Hopes are fading that Washington can get anything done soon, and House Speaker Nancy Pelosi sent a letter to Treasury Secretary Steven Mnuchin on Thursday listing all the topics she’s waiting to hear back on in their negotiations. They include benefits for laid-off workers and measures on coronavirus testing.

Several of the biggest US companies are scheduled to report how much profit they made during the summer after trading closes on Thursday. Because of their massive market value, the movements of stocks for Apple, Amazon, Facebook and Google’s parent company have a much greater impact on the S&P 500 and other indexes than other stocks.
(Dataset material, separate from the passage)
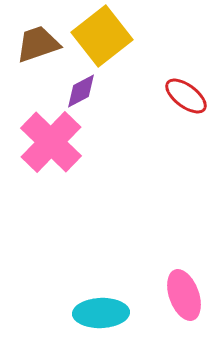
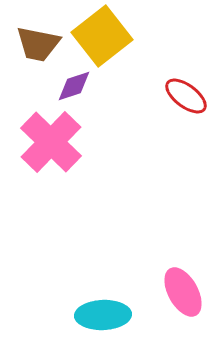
brown trapezoid: rotated 150 degrees counterclockwise
purple diamond: moved 7 px left, 5 px up; rotated 9 degrees clockwise
pink ellipse: moved 1 px left, 3 px up; rotated 9 degrees counterclockwise
cyan ellipse: moved 2 px right, 2 px down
All of them were up between 1.6 per cent and 5.3 per cent ahead of their earnings reports.

Expectations are high for Big Tech companies, which have been largely cruising through the pandemic. Investors have bid up their stock prices on the belief that their profits will continue to soar as work-from-home and other trends accelerated by the pandemic hold.

But another tech giant, Microsoft, saw the potential downside of such huge expectations on Wednesday. That’s when its stock slumped 5 per cent even though it reported stronger profit and revenue for the latest quarter than Wall Street expected.

Across Wall Street, analysts have noted that stocks have not been getting as big a boost as they usually do after reporting stronger profits than forecast.

That’s dampened the enthusiasm following what’s been a better reporting season than Wall Street had feared. Earnings per share for S&P 500 companies are on track to be down about 13 per cent from a year earlier. That’s a much milder drop than the nearly 21 per cent decline that Wall Street was forecasting at the start of October, according to FactSet.

In European stock markets, Germany’s DAX returned 0.3 per cent. France’s CAC 40 and The FTSE 100 in London were unchanged.

In Asia, Japan’s Nikkei 225 dipped 0.4 per cent after its central bank held steady on its monetary policy while downgrading its outlook due to COVID-19 outbreaks. South Korea’s Kospi fell 0.8 per cent, Hong Kong’s Hang Seng lost 0.5 per cent and stocks in Shanghai inched up by 0.1 per cent.

The yield on the 10-year Treasury rose to 0.81 per cent from 0.79 per cent late on Wednesday.

Benchmark US crude oil fell 3.9 per cent to $US35.93 per barrel. Brent crude, the international standard, lost 4 per cent to $US38.07 per barrel.